Here's a post from The Greenest Dollar with a few other homemade deodorant ideas, if you're interested.

Saturday, November 6, 2010

Failed Experiment: Activated Charcoal and Vegetable Glycerin Mascara

There are times when, as much as I appreciate their message, I find ReadyMade's projects to be a touch inaccessible or impractical. They involve steps like, "Find a friend who is a metalsmith and have him or her weld all of these 1950s mid-century modern metal chairs to one another to create a chair-bench to meet all of your airport-esque seating requirements!"

But this one is right up my alley. Simple ingredients, no metalsmithing, plus makeup. Bingo.

The materials:

  • Activated charcoal capsules
  • Aloe vera
  • A clean mascara wand
The instructions:
  1. Empty an activated charcoal capsule into a small bowl.
  2. Put in ¼ tsp pure aloe vera gel and mix.
  3. Using an old (but thoroughly cleaned) mascara wand, sweep it onto your lashes. Make and use (don’t store) as needed.

Mascara can be pretty expensive, plus there are all sorts of shifty ingredients I am not terribly keen on putting near my eye-zone. The Cosmetic Safety Database has succeeded in cementing my paranoia about commercially-produced beauty products.

However, since I couldn't find aloe vera gel that didn't look like it came out of a Teenage Mutant Ninja Turtle after eating a bunch of lime jello, I tried to use vegetable glycerin as a base. It looked promising, but it just turned into big black droplets on my eyelashes and 6 hours later, it's still smearing when I touch it.

This would probably work just fine if I actually followed the instructions. I believe we have an aloe plant around here somewhere, so I can probably get some non-TMNT aloe if I look hard enough and see if that fixes the goop issue. "Hexxus from Fern Gully just sneezed on my eyeballs" is not a good look for me.

Friday, November 5, 2010

Look at me trying to be socially acceptable!

I figured today was a good day to start a blog because I got an American Girl catalog in the mail.

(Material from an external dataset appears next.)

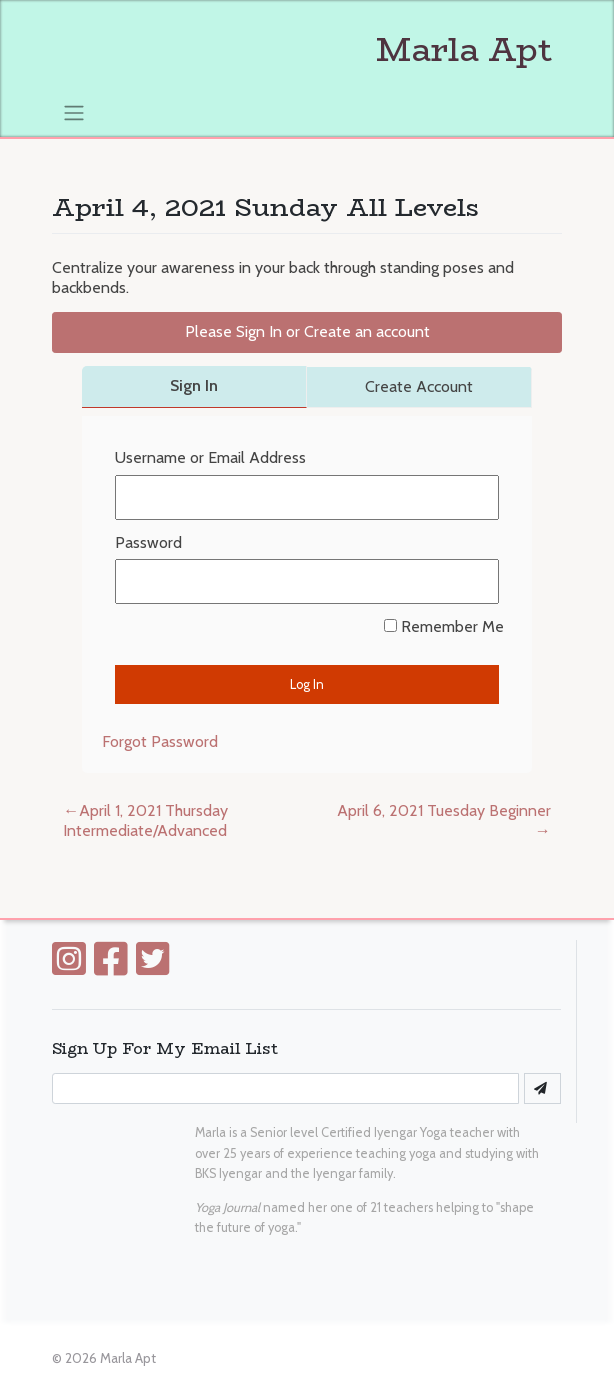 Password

It felt like a good omen. I haven't owned or thought about American Girl dolls since I was 8 years old, and 17 years later, they are still carrying the flame for me. That's dedication, and it's inspiring. If a dead-eyed fake child staring at me from the glossy pages of a magazine can't get me motivated, what can?

I'm not sure what this is going to be about yet. I have other blogs on which I post little bits of nonsense and silly pictures and a great deal of swear words. I hope to make this a bit more substantial and accessible and useful.

I'm interested in frugality, self-improvement, and finding the simplest possible solution for every problem. I experiment a bit with all of these things just about all of the time, but I always feel like I could be doing more. I learn just as much from my (frequent) spectacular failures as I do from my (less frequent) modest successes.

My plan is to take you through each of these experiments and detail what has worked for me, what hasn't, and the resources I used to cobble everything together. I'll also share my goals, a few deep thoughts, and maybe a swear word here and there.